:: PROBLEM STATEMENT ::
Whenever a line in the entries below contains "Islandia", copy that line.
*** RECORD SET Section Begins ***
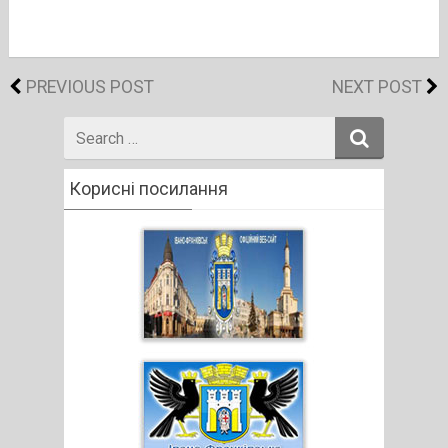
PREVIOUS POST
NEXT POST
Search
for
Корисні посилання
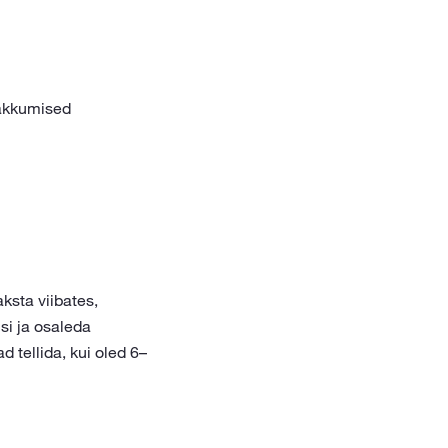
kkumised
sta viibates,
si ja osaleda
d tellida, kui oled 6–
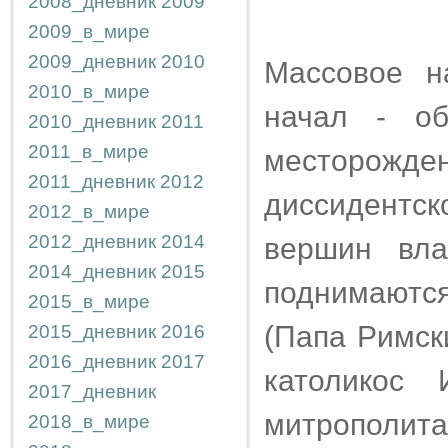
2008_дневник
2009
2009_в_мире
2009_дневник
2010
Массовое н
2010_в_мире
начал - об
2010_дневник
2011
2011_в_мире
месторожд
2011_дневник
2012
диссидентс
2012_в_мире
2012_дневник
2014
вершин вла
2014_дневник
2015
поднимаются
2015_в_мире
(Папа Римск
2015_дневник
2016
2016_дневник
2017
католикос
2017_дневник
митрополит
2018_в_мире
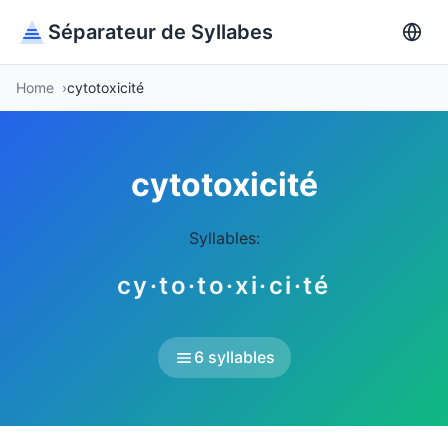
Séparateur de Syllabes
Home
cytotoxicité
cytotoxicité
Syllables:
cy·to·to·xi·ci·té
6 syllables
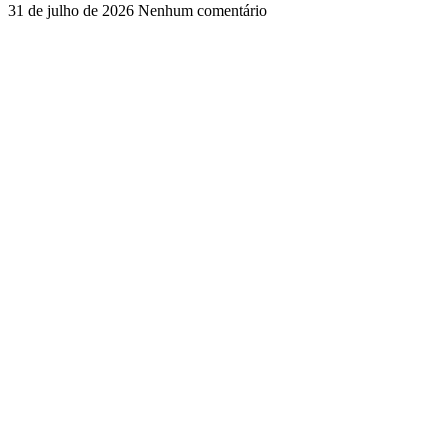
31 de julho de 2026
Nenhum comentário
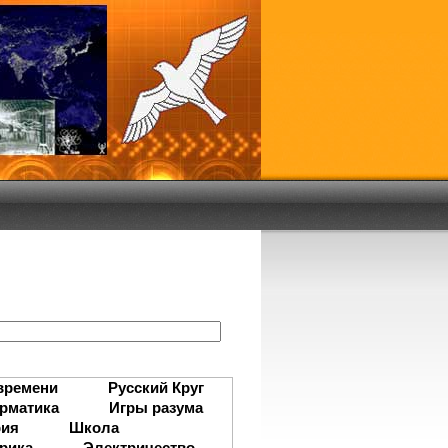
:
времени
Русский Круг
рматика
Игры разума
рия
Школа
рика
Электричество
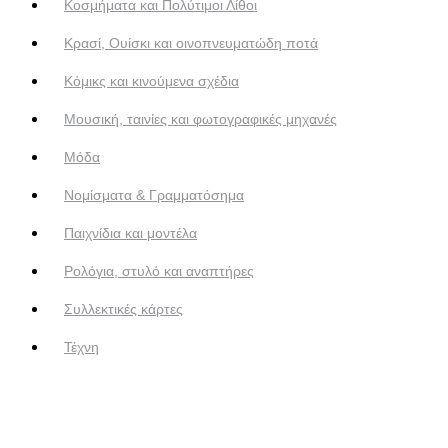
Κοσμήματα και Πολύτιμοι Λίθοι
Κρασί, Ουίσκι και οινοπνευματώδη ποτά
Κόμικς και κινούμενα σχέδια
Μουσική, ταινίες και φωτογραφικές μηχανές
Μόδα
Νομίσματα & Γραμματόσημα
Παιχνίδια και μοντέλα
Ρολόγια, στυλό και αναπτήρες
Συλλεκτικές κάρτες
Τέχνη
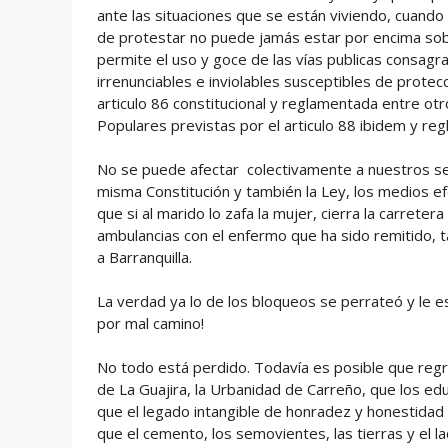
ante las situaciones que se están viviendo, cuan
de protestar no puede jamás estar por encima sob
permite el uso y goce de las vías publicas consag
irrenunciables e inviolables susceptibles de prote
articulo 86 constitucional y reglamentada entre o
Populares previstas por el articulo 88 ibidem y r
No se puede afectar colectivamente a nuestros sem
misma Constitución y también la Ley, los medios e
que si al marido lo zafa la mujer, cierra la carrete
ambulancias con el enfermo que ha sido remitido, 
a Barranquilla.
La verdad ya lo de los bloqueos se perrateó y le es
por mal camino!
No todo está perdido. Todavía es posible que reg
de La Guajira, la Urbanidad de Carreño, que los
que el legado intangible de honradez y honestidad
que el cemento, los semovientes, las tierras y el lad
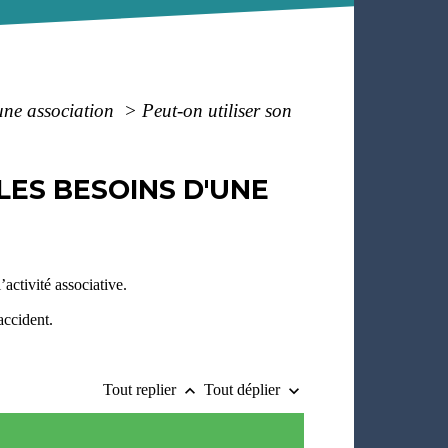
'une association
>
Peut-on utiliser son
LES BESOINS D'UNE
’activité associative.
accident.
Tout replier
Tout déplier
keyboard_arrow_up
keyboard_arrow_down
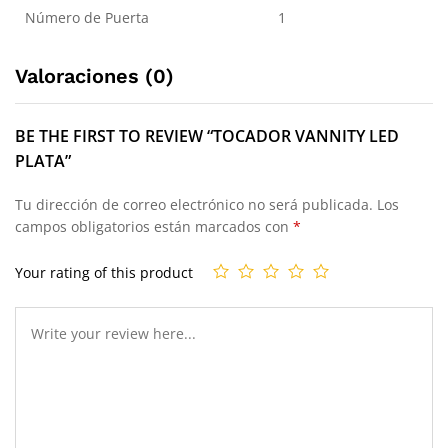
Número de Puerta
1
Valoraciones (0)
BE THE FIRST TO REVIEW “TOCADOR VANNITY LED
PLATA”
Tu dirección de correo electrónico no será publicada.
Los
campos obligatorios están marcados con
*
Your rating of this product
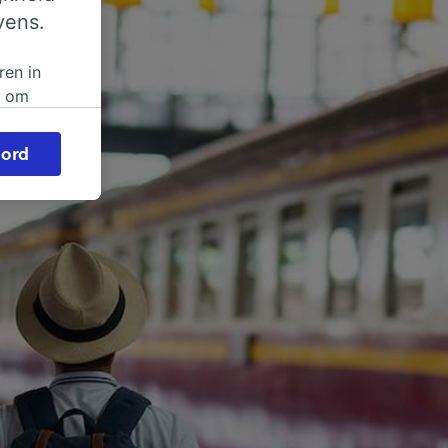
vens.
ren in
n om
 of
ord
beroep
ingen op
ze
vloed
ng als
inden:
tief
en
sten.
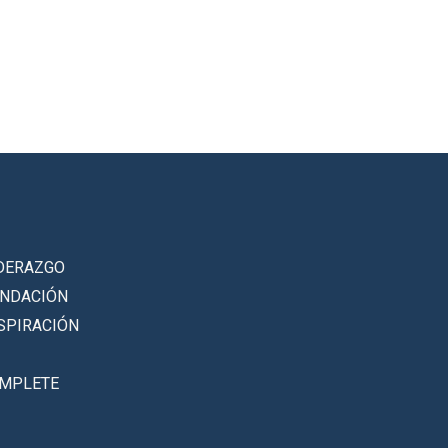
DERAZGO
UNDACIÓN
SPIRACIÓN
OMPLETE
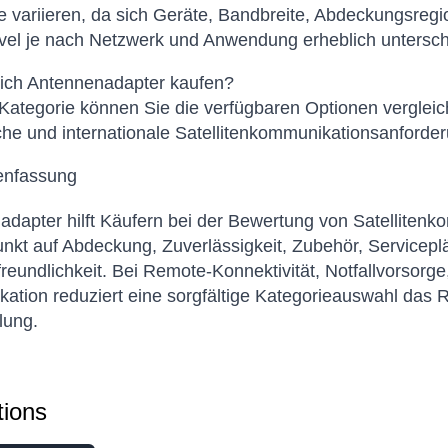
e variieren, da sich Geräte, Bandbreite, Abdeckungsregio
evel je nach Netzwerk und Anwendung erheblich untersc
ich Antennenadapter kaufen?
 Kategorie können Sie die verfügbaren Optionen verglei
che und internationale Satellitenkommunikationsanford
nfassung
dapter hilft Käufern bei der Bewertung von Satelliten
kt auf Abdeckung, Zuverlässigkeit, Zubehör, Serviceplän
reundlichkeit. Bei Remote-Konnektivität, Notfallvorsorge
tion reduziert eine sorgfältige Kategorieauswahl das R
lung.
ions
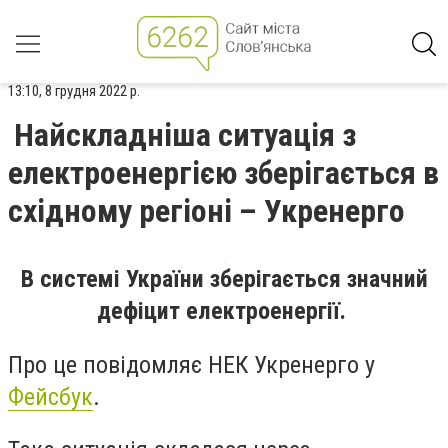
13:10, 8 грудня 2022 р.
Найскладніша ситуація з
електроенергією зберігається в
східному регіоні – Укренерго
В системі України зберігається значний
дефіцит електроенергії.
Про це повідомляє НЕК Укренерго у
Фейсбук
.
*** RECORD SET Section Ends ***
*** RECORD SET Section Begins ***
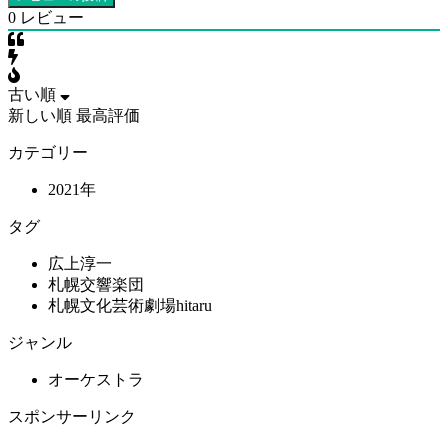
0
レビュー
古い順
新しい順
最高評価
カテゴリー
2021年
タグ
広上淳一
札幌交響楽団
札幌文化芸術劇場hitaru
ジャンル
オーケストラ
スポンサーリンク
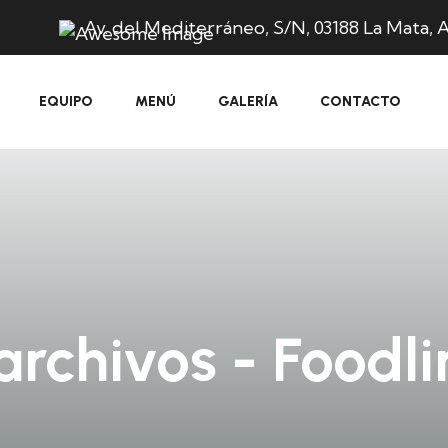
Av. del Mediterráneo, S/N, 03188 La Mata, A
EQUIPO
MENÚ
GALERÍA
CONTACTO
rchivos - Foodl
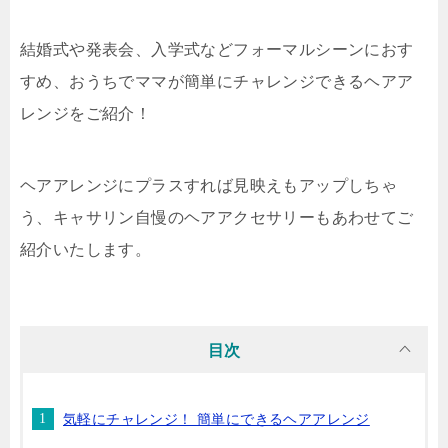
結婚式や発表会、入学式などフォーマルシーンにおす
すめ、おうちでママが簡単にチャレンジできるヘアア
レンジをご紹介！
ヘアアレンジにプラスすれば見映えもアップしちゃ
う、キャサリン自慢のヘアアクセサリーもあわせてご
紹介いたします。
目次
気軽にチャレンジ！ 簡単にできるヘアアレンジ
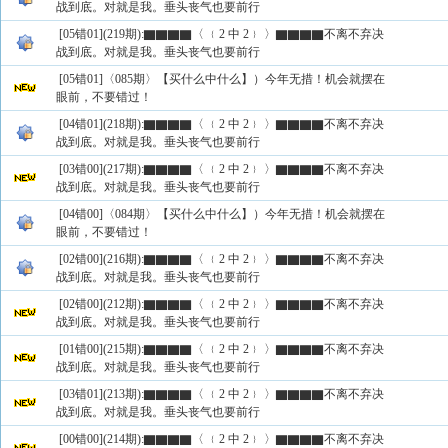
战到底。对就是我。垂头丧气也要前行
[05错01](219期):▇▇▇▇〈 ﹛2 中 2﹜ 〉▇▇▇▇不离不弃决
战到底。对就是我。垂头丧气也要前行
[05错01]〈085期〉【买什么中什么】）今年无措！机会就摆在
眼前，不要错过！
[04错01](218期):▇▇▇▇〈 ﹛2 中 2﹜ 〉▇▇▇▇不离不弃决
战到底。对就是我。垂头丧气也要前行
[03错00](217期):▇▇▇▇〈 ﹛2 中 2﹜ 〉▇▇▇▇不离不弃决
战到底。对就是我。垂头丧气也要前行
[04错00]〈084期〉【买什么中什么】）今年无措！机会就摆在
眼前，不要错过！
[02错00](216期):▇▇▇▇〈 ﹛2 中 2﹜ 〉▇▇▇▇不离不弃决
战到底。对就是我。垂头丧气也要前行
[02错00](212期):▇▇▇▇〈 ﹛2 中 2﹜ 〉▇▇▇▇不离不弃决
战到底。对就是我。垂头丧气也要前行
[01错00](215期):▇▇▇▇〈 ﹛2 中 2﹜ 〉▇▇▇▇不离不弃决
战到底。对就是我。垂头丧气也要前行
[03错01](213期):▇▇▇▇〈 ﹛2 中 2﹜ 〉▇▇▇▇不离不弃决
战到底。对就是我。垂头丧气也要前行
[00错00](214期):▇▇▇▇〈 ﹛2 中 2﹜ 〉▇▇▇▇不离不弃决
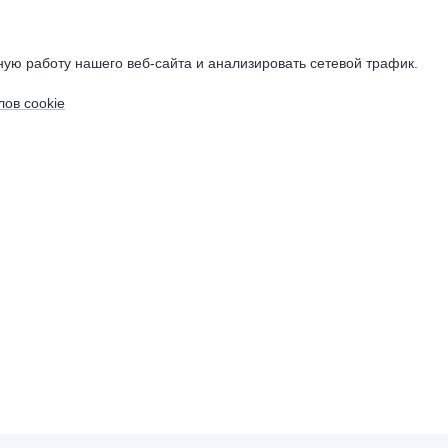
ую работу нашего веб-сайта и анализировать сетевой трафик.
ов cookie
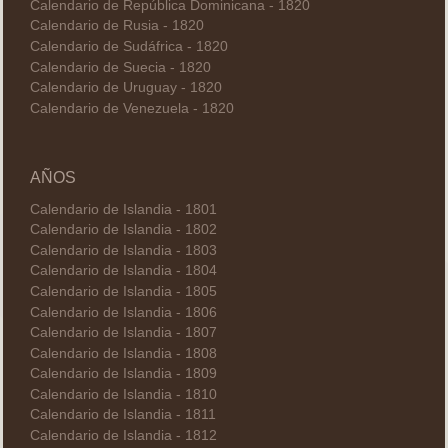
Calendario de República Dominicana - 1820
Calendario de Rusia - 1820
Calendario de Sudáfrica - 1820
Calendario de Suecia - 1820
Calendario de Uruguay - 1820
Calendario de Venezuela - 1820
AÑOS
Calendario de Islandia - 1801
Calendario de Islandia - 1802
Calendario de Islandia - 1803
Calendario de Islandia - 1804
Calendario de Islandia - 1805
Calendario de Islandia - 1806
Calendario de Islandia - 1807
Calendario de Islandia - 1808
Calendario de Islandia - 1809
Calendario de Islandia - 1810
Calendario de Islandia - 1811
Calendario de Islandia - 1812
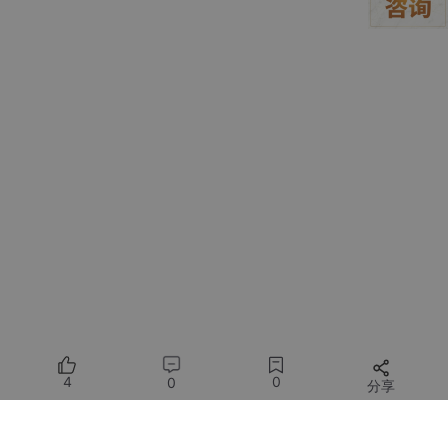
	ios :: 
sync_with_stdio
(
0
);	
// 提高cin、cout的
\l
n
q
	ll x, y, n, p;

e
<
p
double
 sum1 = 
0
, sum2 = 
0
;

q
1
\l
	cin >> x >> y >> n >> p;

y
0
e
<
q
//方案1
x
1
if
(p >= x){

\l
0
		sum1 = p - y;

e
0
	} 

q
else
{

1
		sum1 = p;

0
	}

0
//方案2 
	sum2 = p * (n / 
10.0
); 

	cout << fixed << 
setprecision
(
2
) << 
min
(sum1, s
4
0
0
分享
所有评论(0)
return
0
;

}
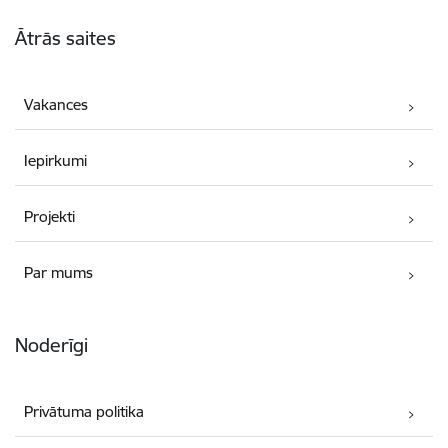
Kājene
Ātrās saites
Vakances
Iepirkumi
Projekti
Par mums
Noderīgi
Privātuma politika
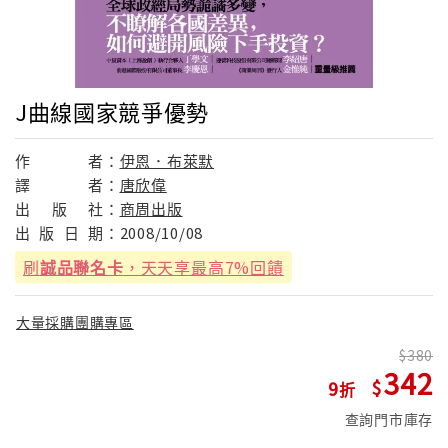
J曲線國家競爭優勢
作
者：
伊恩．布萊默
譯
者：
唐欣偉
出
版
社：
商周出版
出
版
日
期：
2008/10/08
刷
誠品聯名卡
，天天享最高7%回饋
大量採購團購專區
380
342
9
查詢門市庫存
*** RECORD SET Section Ends ***
:: RESPONSE TO THE TASK ::
Calendario de Islandia - 1801
Calendario de Islandia - 1802
Calendario de Islandia - 1803
Calendario de Islandia - 1804
Calendario de Islandia - 1805
Calendario de Islandia - 1806
Calendario de Islandia - 1807
Calendario de Islandia - 1808
Calendario de Islandia - 1809
Calendario de Islandia - 1810
Calendario de Islandia - 1811
Calendario de Islandia - 1812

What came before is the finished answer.